= Beginning of Section =

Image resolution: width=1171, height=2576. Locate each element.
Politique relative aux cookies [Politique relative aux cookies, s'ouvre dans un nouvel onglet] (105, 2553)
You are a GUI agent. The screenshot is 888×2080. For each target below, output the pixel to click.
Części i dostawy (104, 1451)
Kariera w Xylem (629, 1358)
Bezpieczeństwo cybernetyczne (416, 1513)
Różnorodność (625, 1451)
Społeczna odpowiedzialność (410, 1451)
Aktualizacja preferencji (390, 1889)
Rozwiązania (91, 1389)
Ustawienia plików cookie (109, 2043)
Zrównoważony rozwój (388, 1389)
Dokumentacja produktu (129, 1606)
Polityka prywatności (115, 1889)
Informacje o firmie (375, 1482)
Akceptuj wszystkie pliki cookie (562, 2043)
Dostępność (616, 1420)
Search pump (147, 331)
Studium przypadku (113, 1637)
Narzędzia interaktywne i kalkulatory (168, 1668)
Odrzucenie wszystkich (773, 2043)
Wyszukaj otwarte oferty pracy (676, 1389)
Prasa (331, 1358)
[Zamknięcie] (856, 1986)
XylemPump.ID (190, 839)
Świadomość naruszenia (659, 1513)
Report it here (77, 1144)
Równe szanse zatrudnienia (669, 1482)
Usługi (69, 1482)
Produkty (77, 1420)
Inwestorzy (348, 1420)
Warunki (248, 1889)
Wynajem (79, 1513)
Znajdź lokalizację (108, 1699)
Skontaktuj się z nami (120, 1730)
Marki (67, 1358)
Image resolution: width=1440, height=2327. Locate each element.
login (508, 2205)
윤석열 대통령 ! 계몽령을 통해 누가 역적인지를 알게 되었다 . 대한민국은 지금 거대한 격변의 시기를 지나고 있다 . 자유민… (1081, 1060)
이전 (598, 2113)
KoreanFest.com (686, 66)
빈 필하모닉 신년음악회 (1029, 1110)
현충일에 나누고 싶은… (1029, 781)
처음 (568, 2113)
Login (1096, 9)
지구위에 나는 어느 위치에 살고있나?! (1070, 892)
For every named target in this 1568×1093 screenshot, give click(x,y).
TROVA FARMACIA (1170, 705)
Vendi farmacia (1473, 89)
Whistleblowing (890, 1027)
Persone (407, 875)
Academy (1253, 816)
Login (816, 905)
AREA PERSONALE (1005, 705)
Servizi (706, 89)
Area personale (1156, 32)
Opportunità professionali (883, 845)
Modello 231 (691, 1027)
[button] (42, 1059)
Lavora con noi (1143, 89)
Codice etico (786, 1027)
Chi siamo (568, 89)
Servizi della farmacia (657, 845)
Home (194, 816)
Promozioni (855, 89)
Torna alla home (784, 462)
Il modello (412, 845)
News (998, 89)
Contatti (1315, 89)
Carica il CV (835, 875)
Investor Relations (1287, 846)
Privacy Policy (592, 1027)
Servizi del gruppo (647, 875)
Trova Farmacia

= End of Section =

DESCRIPTION OF THE TASK: Everything from the line with "Świadomość naruszenia (659, 1513)" through the end of the listing, both ends included, needs to be transcribed exactly, with no other lines.

ANSWER SPACE:
Świadomość naruszenia (659, 1513)
Report it here (77, 1144)
Równe szanse zatrudnienia (669, 1482)
Usługi (69, 1482)
Produkty (77, 1420)
Inwestorzy (348, 1420)
Warunki (248, 1889)
Wynajem (79, 1513)
Znajdź lokalizację (108, 1699)
Skontaktuj się z nami (120, 1730)
Marki (67, 1358)
Image resolution: width=1440, height=2327. Locate each element.
login (508, 2205)
윤석열 대통령 ! 계몽령을 통해 누가 역적인지를 알게 되었다 . 대한민국은 지금 거대한 격변의 시기를 지나고 있다 . 자유민… (1081, 1060)
이전 (598, 2113)
KoreanFest.com (686, 66)
빈 필하모닉 신년음악회 (1029, 1110)
현충일에 나누고 싶은… (1029, 781)
처음 (568, 2113)
Login (1096, 9)
지구위에 나는 어느 위치에 살고있나?! (1070, 892)
For every named target in this 1568×1093 screenshot, give click(x,y).
TROVA FARMACIA (1170, 705)
Vendi farmacia (1473, 89)
Whistleblowing (890, 1027)
Persone (407, 875)
Academy (1253, 816)
Login (816, 905)
AREA PERSONALE (1005, 705)
Servizi (706, 89)
Area personale (1156, 32)
Opportunità professionali (883, 845)
Modello 231 (691, 1027)
[button] (42, 1059)
Lavora con noi (1143, 89)
Codice etico (786, 1027)
Chi siamo (568, 89)
Servizi della farmacia (657, 845)
Home (194, 816)
Promozioni (855, 89)
Torna alla home (784, 462)
Il modello (412, 845)
News (998, 89)
Contatti (1315, 89)
Carica il CV (835, 875)
Investor Relations (1287, 846)
Privacy Policy (592, 1027)
Servizi del gruppo (647, 875)
Trova Farmacia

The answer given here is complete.